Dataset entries
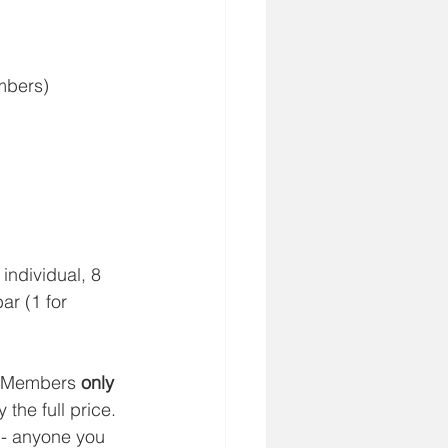
mbers)
individual, 8 
ar (1 for 
e Members 
only
 the full price. 
 - anyone you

■ YOUR GOAL ■
Copy out all the entries precisely. No images.

■ REPLY ■
mbers)
individual, 8 
ar (1 for 
e Members 
only
 the full price. 
 - anyone you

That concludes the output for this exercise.